[Exercise details]
Copy all lines below that use the word "évvel".

___

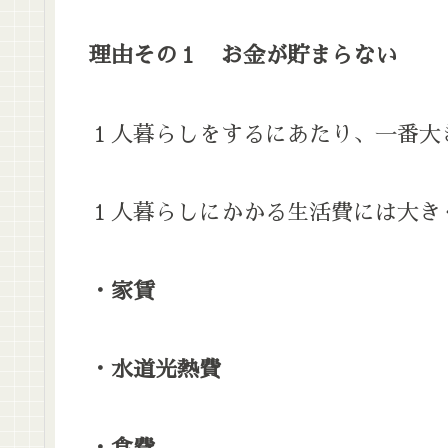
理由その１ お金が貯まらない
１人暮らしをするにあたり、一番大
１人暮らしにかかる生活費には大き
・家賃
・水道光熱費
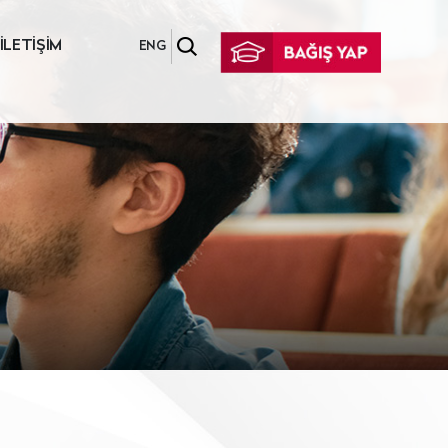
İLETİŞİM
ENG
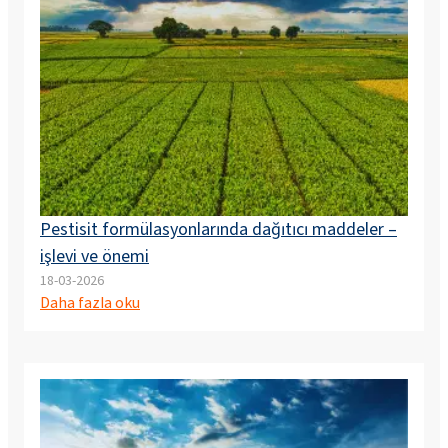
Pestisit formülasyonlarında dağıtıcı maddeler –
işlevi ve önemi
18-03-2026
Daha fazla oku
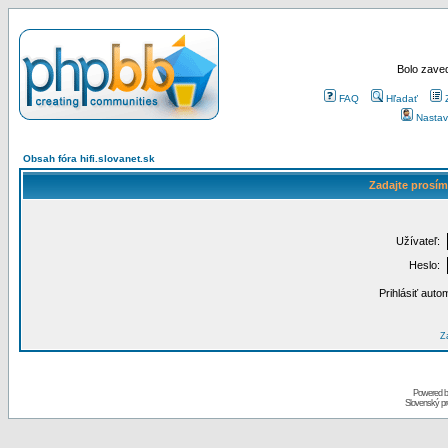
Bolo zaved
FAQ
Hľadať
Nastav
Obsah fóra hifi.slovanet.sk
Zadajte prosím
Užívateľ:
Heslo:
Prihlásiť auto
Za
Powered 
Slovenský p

___

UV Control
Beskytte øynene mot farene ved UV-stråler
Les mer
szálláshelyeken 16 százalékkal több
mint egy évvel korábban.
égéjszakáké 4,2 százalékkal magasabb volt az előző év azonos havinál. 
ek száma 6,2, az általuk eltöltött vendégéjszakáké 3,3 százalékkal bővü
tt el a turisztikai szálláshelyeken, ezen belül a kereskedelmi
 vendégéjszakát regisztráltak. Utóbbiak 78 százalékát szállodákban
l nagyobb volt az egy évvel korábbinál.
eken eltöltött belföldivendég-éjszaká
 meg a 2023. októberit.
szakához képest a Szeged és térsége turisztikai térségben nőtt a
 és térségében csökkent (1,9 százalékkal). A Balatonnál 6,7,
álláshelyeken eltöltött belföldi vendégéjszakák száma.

___

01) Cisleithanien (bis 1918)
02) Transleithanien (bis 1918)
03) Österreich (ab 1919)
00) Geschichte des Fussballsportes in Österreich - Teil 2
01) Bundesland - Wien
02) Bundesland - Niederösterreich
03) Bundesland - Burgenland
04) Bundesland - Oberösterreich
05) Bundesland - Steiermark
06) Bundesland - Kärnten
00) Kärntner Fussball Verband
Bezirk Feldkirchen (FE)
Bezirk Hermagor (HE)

___

[Answer]
mint egy évvel korábban.
l nagyobb volt az egy évvel korábbinál.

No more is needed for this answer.